There is this model: http://www.sears.com/die-cast-aluminum-router-table/p-00937596000P?prdNo=2&blockNo=2&blockType=G2

It seems to be a little nicer I just don't know if it will fit my current router. I've seen where some people had issues with their craftsman fitting.

The Craftsman table top router table I saw online (for $80) has a 14" X 24" top. So, the question would be, what are you likely going to use it for. I owned a small cast aluminum Sears for years before upgrading to my second table and it was useful. For longer boards, though, stability and safety was always my issue with the small table. For me, stability is one of the reasons I like router tables; for template routing, edging on narrow boards, and, with my Incra table dovetail joints. So, in the end, I think the table's usefulness would depend on what you plan on using it for. Sometimes it makes sense to wait to buy until you have a specific project in mind that would be best done on a router table and choose based at least partly on that.
 
I am still a beginning woodworker.  Started late and at 62 have only been doing it for about a year so I really don't know what you need, but will relate my story.  I bought a Bosch table top router table (RA1171) and a cheap router (Skil 1830) and do not regret that decision but things have changed.  I didn't use it at all for a while and then used it more often.  Now I am using it quite often and thinking a better router and table might be a good investment.  However, I am in the same position as you as my shop is only about 270 square feet so space is a premium.  I am looking at table saw extensions and other things but can't make up my mind (plus I need money!).  I do have a fair sized man cave next to my wood shop that I could store one in if it had very good casters so I could roll it over the threshold into the shop (and narrow enough to go through the door).  Anyway, I think you will be happy to have a router.  It is a very nice tool to own.  Good luck on your search and let us know what you decide.
 
grbmds said:
...Sometimes it makes sense to wait to buy until you have a specific project in mind that would be best done on a router table and choose based at least partly on that.

^

A cheap second hand router might be worth having.
You will soon be using a jig saw for templates. But if you have no projects, then you have no need.
On the other hand once you start you may see more project that you saw (or routered) before.
 
Everyone needs at least two routers. Even if you only keep a roundover bit in the second one.
 
luke duke said:
Everyone needs at least two routers. Even if you only keep a roundover bit in the second one.

And also two+ wives?

I think that the chucks allow for bit changes - so a round over can be put into and router.

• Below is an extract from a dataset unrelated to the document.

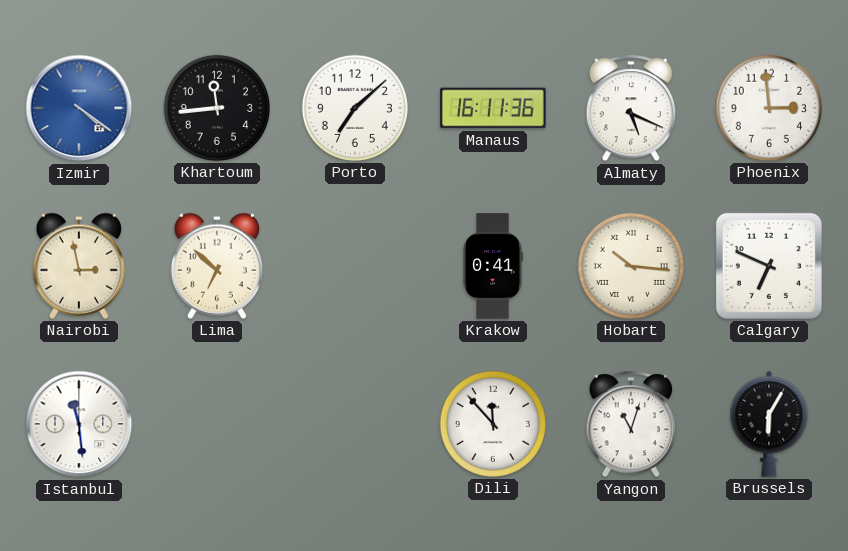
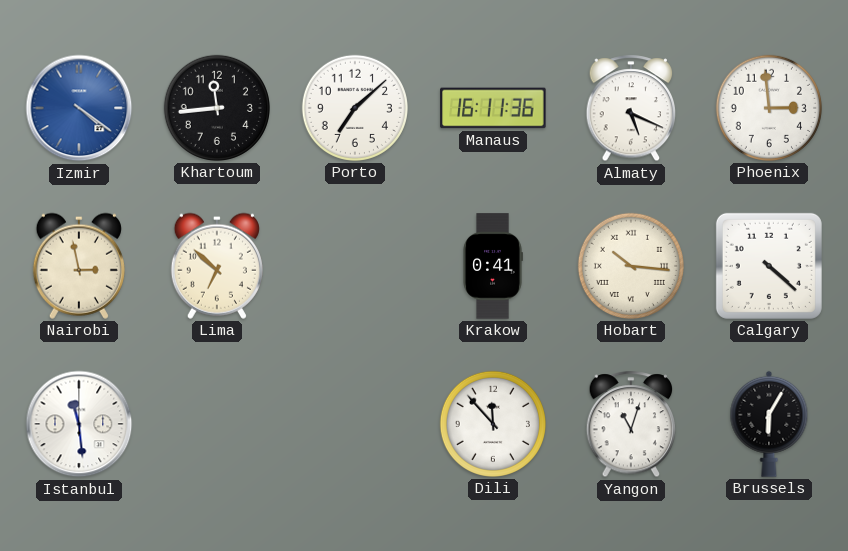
Calgary: 6:49 -> 4:22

In the olden times they used planes for that sort work.
One can wound over an edge with a file, rasp, plane, sanding block...
One do not NEED anything.
 
My name is Steve, and I am a router addict...I have 12, three Festools, three Bosch, six PC. 
 
Well the OP is wondering if he needs one, not 12.

I was also in a similar boat and then I knew I needed one... Tried to decide on something like a 1400 or the 1100 and 2200.
I got the equivalent of the 1100 to start with as I know I need the larger one later.
I am not sure if he even needs one; hence the "buy used" suggestion.
 
Actually he was asking about a router table, not a router. His post indicates he has at least one router and wanted input on whether it makes sense to buy a small router table for his existing router and use the 1400 for hand routing. The 1400 is an excellent router for hand routing with great dust collection. Very accurate I've found. Using it for that purpose makes sense to me. As for the router table, I've already commented and buying a small one depends on what it is being used for. It can be useful but has its limitations. I doubt it makes too much difference which brand though. Actually there are plans on the internet for making table top router tables. I would do that if I were in the market for that type of router table.